**EXERCISE PROMPT**
Give the lines again exactly as they appear below, from the line with "โทร : 0925465956" to the line with "echt een optie", both included, and only those lines. Leave every picture out.

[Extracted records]
==*==

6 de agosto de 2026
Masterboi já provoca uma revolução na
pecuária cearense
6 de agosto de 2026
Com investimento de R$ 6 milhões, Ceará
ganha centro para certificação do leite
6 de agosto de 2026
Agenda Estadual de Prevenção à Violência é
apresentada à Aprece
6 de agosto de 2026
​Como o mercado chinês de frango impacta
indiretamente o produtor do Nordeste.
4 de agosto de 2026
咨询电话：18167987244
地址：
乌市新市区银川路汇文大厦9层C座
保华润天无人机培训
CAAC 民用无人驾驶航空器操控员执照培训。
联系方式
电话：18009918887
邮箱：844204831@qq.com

==*==

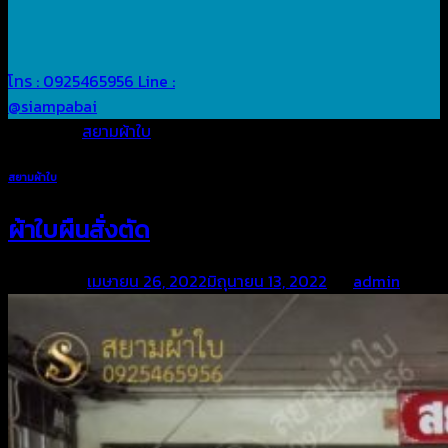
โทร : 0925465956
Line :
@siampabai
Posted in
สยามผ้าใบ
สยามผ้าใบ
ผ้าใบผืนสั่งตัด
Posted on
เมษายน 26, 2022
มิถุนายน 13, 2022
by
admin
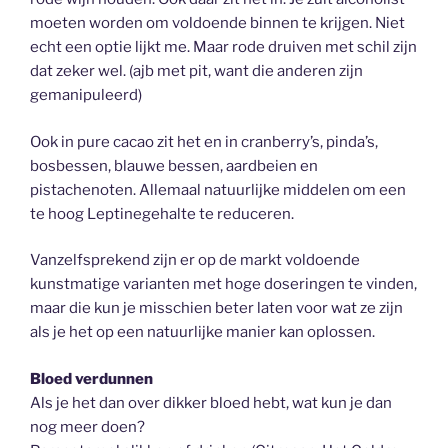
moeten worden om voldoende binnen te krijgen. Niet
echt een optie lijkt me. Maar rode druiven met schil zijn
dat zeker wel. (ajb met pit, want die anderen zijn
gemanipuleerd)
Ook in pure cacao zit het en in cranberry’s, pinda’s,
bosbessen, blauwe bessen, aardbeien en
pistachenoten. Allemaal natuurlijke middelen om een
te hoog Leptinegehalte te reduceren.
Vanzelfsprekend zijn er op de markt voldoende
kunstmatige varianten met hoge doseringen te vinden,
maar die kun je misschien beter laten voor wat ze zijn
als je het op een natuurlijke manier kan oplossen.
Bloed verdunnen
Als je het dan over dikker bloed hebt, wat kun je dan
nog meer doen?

==*==

**FINAL ANSWER**
โทร : 0925465956
Line :
@siampabai
Posted in
สยามผ้าใบ
สยามผ้าใบ
ผ้าใบผืนสั่งตัด
Posted on
เมษายน 26, 2022
มิถุนายน 13, 2022
by
admin
moeten worden om voldoende binnen te krijgen. Niet
echt een optie lijkt me. Maar rode druiven met schil zijn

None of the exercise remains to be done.